# Problem details:
Before anything else, drop the pictures; then return exactly the lines from the top of the listing through the line with "inspirantes pour aborder ce tout premier".

# # # # #

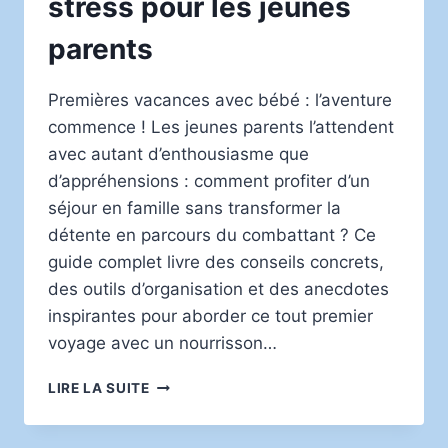
stress pour les jeunes
parents
Premières vacances avec bébé : l’aventure
commence ! Les jeunes parents l’attendent
avec autant d’enthousiasme que
d’appréhensions : comment profiter d’un
séjour en famille sans transformer la
détente en parcours du combattant ? Ce
guide complet livre des conseils concrets,
des outils d’organisation et des anecdotes
inspirantes pour aborder ce tout premier
voyage avec un nourrisson…
PREMIÈRES
LIRE LA SUITE
VACANCES
AVEC
BÉBÉ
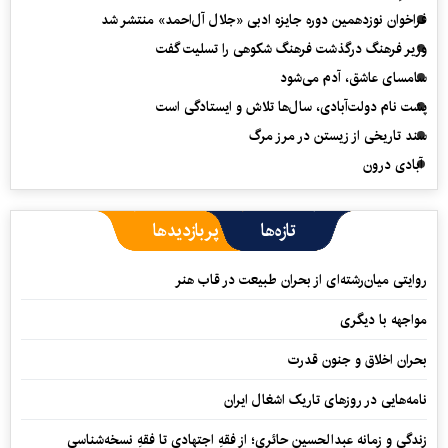
فراخوان نوزدهمین دوره جایزه ادبی «جلال آل‌احمد» منتشر شد
وزیر فرهنگ درگذشت فرهنگ شکوهی را تسلیت گفت
سامسای عاشق، آدم می‌شود
پشت نام دولت‌آبادی، سال‌ها تلاش و ایستادگی است
سند تاریخی از زیستن در مرز مرگ
آبادی درون
تازه‌ها
پربازدیدها
روایتی میان‌رشته‌ای از بحران طبیعت در قاب هنر
مواجهه با دیگری
بحران اخلاق و جنون قدرت
نامه‌هایی در روزهای تاریک اشغال ایران
زندگی و زمانه عبدالحسین حائری؛ از فقهِ اجتهادی تا فقهِ نسخه‌شناسی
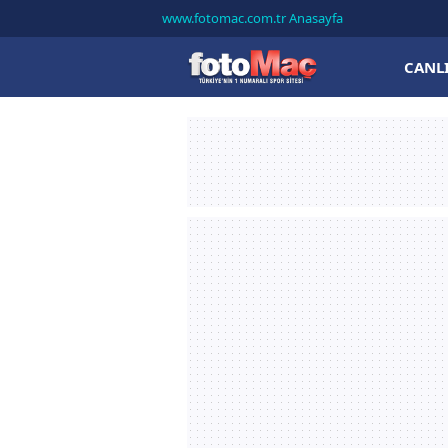
www.fotomac.com.tr Anasayfa
CANL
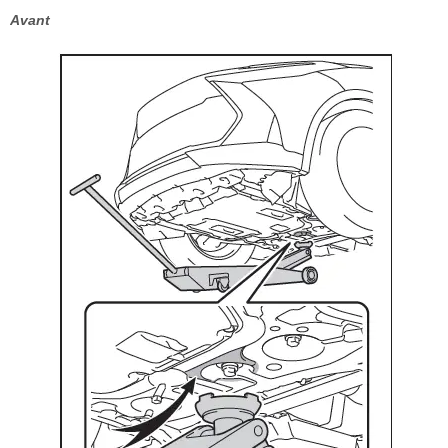
Avant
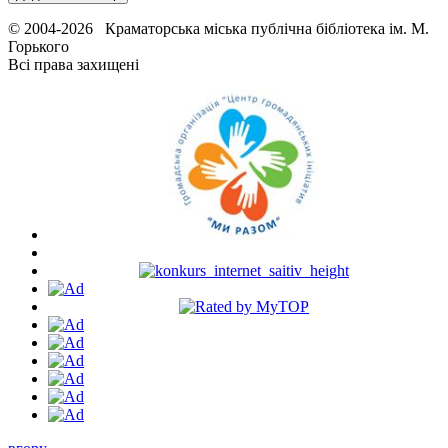
© 2004-2026 Краматорська міська публічна бібліотека ім. М.
Горького
Всі права захищені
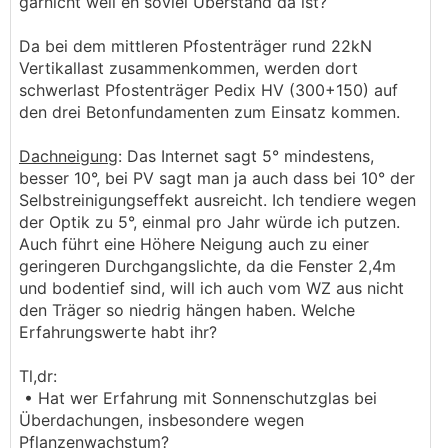
garnicht weil eh soviel Überstand da ist?
Da bei dem mittleren Pfostenträger rund 22kN
Vertikallast zusammenkommen, werden dort
schwerlast Pfostenträger Pedix HV (300+150) auf
den drei Betonfundamenten zum Einsatz kommen.
Dachneigung
: Das Internet sagt 5° mindestens,
besser 10°, bei PV sagt man ja auch dass bei 10° der
Selbstreinigungseffekt ausreicht. Ich tendiere wegen
der Optik zu 5°, einmal pro Jahr würde ich putzen.
Auch führt eine Höhere Neigung auch zu einer
geringeren Durchgangslichte, da die Fenster 2,4m
und bodentief sind, will ich auch vom WZ aus nicht
den Träger so niedrig hängen haben. Welche
Erfahrungswerte habt ihr?
Tl,dr:
• Hat wer Erfahrung mit Sonnenschutzglas bei
Überdachungen, insbesondere wegen
Pflanzenwachstum?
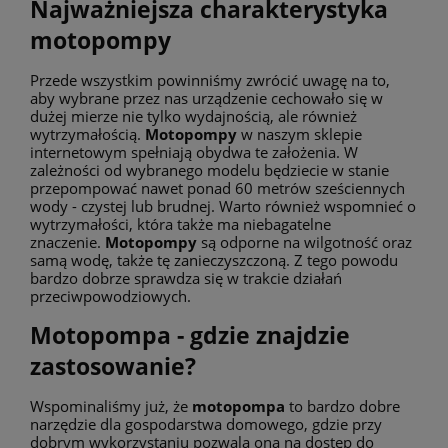
Najważniejsza charakterystyka
motopompy
Przede wszystkim powinniśmy zwrócić uwagę na to,
aby wybrane przez nas urządzenie cechowało się w
dużej mierze nie tylko wydajnością, ale również
wytrzymałością.
Motopompy
w naszym sklepie
internetowym spełniają obydwa te założenia. W
zależności od wybranego modelu będziecie w stanie
przepompować nawet ponad 60 metrów sześciennych
wody - czystej lub brudnej. Warto również wspomnieć o
wytrzymałości, która także ma niebagatelne
znaczenie.
Motopompy
są odporne na wilgotność oraz
samą wodę, także tę zanieczyszczoną. Z tego powodu
bardzo dobrze sprawdza się w trakcie działań
przeciwpowodziowych.
Motopompa - gdzie znajdzie
zastosowanie?
Wspominaliśmy już, że
motopompa
to bardzo dobre
narzędzie dla gospodarstwa domowego, gdzie przy
dobrym wykorzystaniu pozwala ona na dostęp do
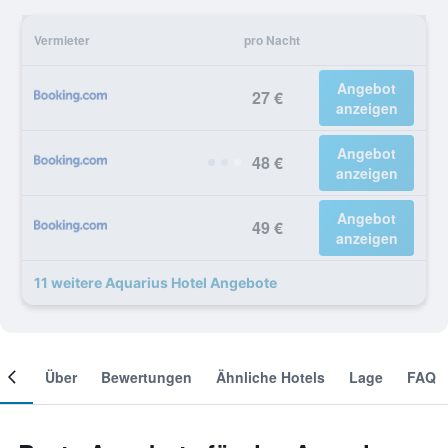
Vermieter
pro Nacht
Angebot
27 €
anzeigen
Angebot
48 €
anzeigen
Angebot
49 €
anzeigen
11 weitere Aquarius Hotel Angebote
mer
Über
Bewertungen
Ähnliche Hotels
Lage
FAQ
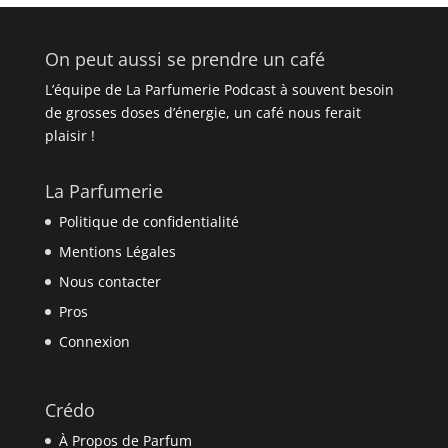
On peut aussi se prendre un café
L’équipe de La Parfumerie Podcast à souvent besoin
de grosses doses d’énergie, un café nous ferait
plaisir !
La Parfumerie
Politique de confidentialité
Mentions Légales
Nous contacter
Pros
Connexion
Crédo
À Propos de Parfum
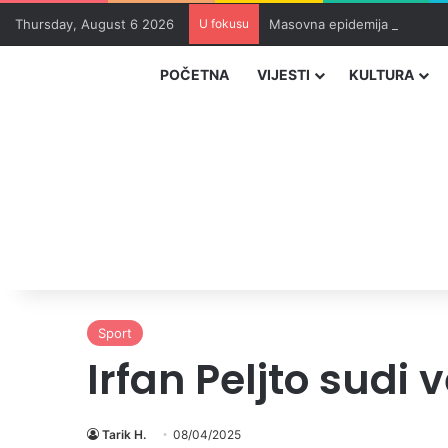
Thursday, August 6 2026
U fokusu
Masovna epidemija parazita 
POČETNA
VIJESTI
KULTURA
Sport
Irfan Peljto sudi 
Tarik H.
08/04/2025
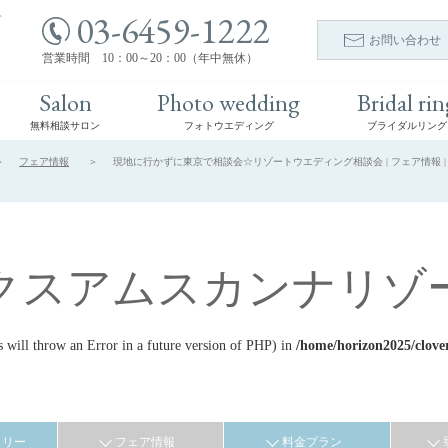
03-6459-1222
ト
お問い合わせ
営業時間 10：00～20：00（年中無休）
Salon
Photo wedding
Bridal rin
無料相談サロン
フォトウエディング
ブライダルリング
フェア情報
現地に行かずに東京で相談会☆リゾートウエディング相談会 | フェア情報 |
クスアムスカンナリゾ
ill throw an Error in a future version of PHP) in
/home/horizon2025/clove
ラリー
フェア情報
料金プラン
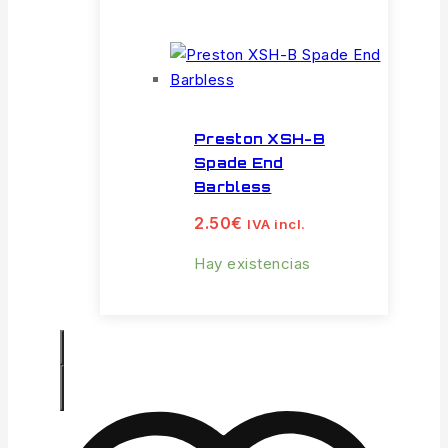
Preston XSH-B
Spade End
Barbless
2.50
€
IVA incl.
Hay existencias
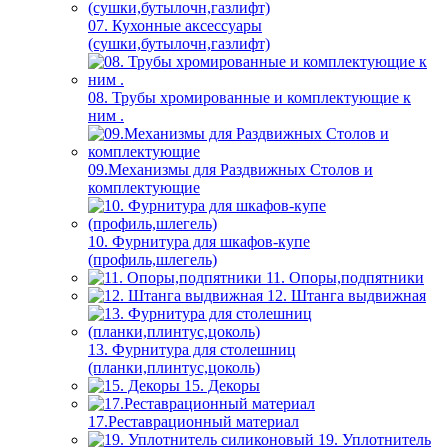
07. Кухонные аксессуары
(сушки,бутылочн,газлифт)
08. Трубы хромированные и комплектующие к
ним .
09.Механизмы для Раздвижных Столов и
комплектующие
10. Фурнитура для шкафов-купе
(профиль,шлегель)
11. Опоры,подпятники
12. Штанга выдвижная
13. Фурнитура для столешниц
(планки,плинтус,цоколь)
15. Декоры
17.Реставрационный материал
19. Уплотнитель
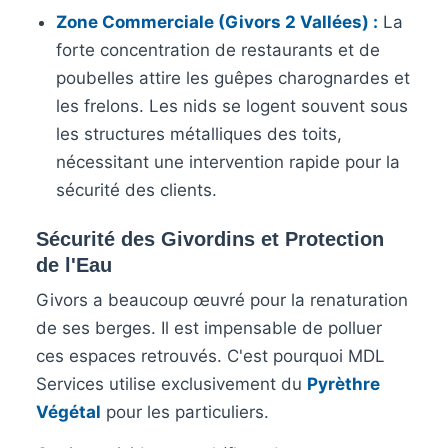
Zone Commerciale (Givors 2 Vallées) :
La
forte concentration de restaurants et de
poubelles attire les guêpes charognardes et
les frelons. Les nids se logent souvent sous
les structures métalliques des toits,
nécessitant une intervention rapide pour la
sécurité des clients.
Sécurité des Givordins et Protection
de l'Eau
Givors a beaucoup œuvré pour la renaturation
de ses berges. Il est impensable de polluer
ces espaces retrouvés. C'est pourquoi MDL
Services utilise exclusivement du
Pyrèthre
Végétal
pour les particuliers.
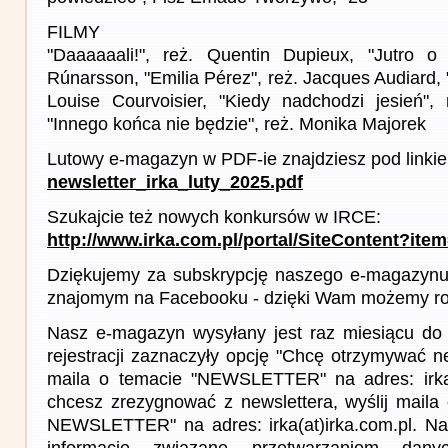
FILMY
"Daaaaaali!", reż. Quentin Dupieux, "Jutro o 
Rúnarsson, "Emilia Pérez", reż. Jacques Audiard, "N
Louise Courvoisier, "Kiedy nadchodzi jesień",
"Innego końca nie będzie", reż. Monika Majorek
Lutowy e-magazyn w PDF-ie znajdziesz pod linki
newsletter_irka_luty_2025.pdf
Szukajcie też nowych konkursów w IRCE:
http://www.irka.com.pl/portal/SiteContent?ite
Dziękujemy za subskrypcję naszego e-magazynu 
znajomym na Facebooku - dzięki Wam możemy roz
Nasz e-magazyn wysyłany jest raz miesiącu do 
rejestracji zaznaczyły opcję "Chcę otrzymywać ne
maila o temacie "NEWSLETTER" na adres: irka(a
chcesz zrezygnować z newslettera, wyślij mail
NEWSLETTER" na adres: irka(at)irka.com.pl. Na
informacje związane przetwarzaniem da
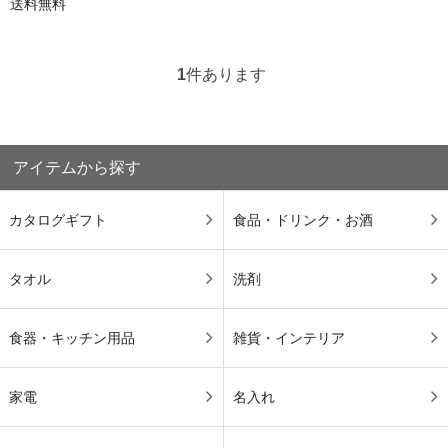
送料無料
1
件あります
アイテムから探す
カタログギフト
食品・ドリンク・お酒
タオル
洗剤
食器・キッチン用品
雑貨・インテリア
家電
名入れ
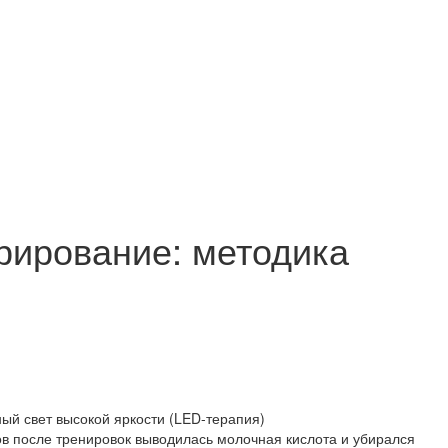
рирование: методика
ый свет высокой яркости (LED-терапия)
в после тренировок выводилась молочная кислота и убирался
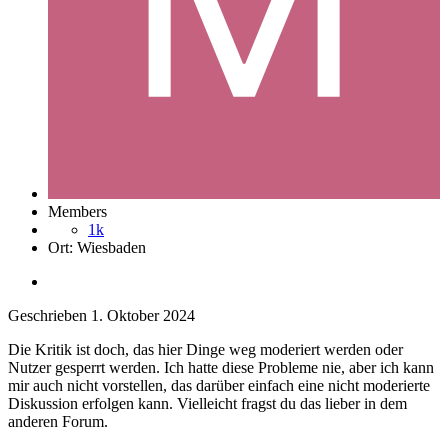
Members
1k
Ort:
Wiesbaden
Geschrieben
1. Oktober 2024
Die Kritik ist doch, das hier Dinge weg moderiert werden oder
Nutzer gesperrt werden. Ich hatte diese Probleme nie, aber ich kann
mir auch nicht vorstellen, das darüber einfach eine nicht moderierte
Diskussion erfolgen kann. Vielleicht fragst du das lieber in dem
anderen Forum.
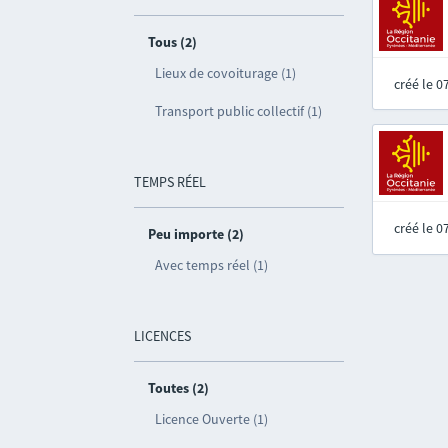
Tous (2)
Lieux de covoiturage (1)
créé le 
Transport public collectif (1)
TEMPS RÉEL
créé le 
Peu importe (2)
Avec temps réel (1)
LICENCES
Toutes (2)
Licence Ouverte (1)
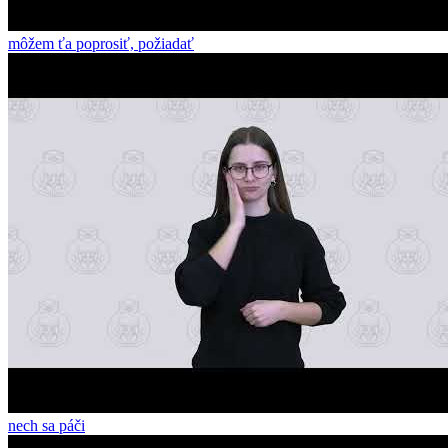
môžem ťa poprosiť, požiadať
nech sa páči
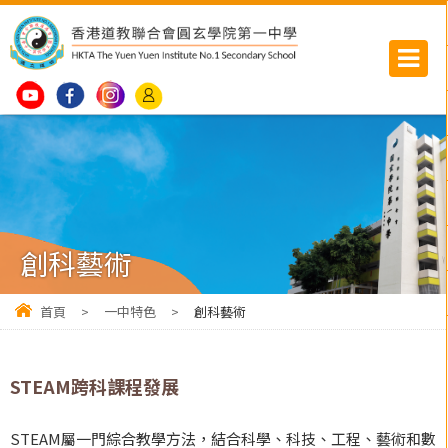
創科藝術
首頁
>
一中特色
>
創科藝術
STEAM跨科課程發展
STEAM屬一門綜合教學方法，結合科學、科技、工程、藝術和數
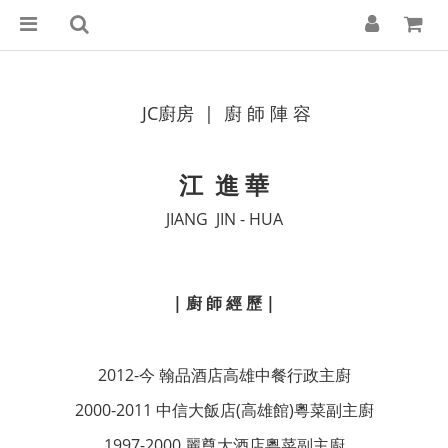
JC廚房 | 廚 師 陣 容
江 進 華
JIANG JIN - HUA
| 廚 師 經 歷 |
2012-今 翰品酒店高雄中餐行政主廚
2000-2011 中信大飯店(高雄館)粵菜副主廚
1997-2000 麗尊大酒店粵菜副主廚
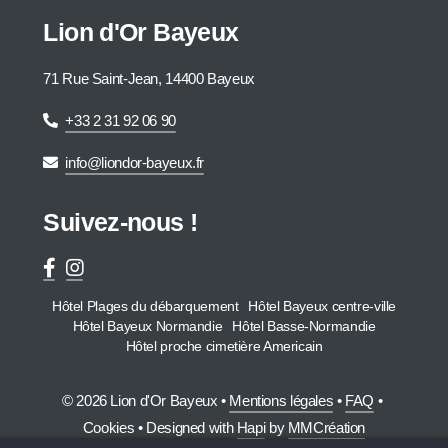
Lion d'Or Bayeux
71 Rue Saint-Jean, 14400 Bayeux
+33 2 31 92 06 90
info@liondor-bayeux.fr
Suivez-nous !
Hôtel Plages du débarquement
Hôtel Bayeux centre-ville
Hôtel Bayeux Normandie
Hôtel Basse-Normandie
Hôtel proche cimetière Americain
© 2026 Lion d'Or Bayeux •
Mentions légales
•
FAQ
•
Cookies
• Designed with
Hapi
by
MMCréation
Hôtel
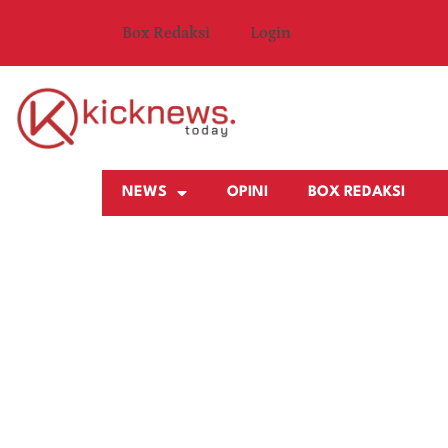
Box Redaksi
Login
NEWS
OPINI
BOX REDAKSI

# # # # #

# Problem solution:
stress pour les jeunes
parents
Premières vacances avec bébé : l’aventure
commence ! Les jeunes parents l’attendent
avec autant d’enthousiasme que
d’appréhensions : comment profiter d’un
séjour en famille sans transformer la
détente en parcours du combattant ? Ce
guide complet livre des conseils concrets,
des outils d’organisation et des anecdotes
inspirantes pour aborder ce tout premier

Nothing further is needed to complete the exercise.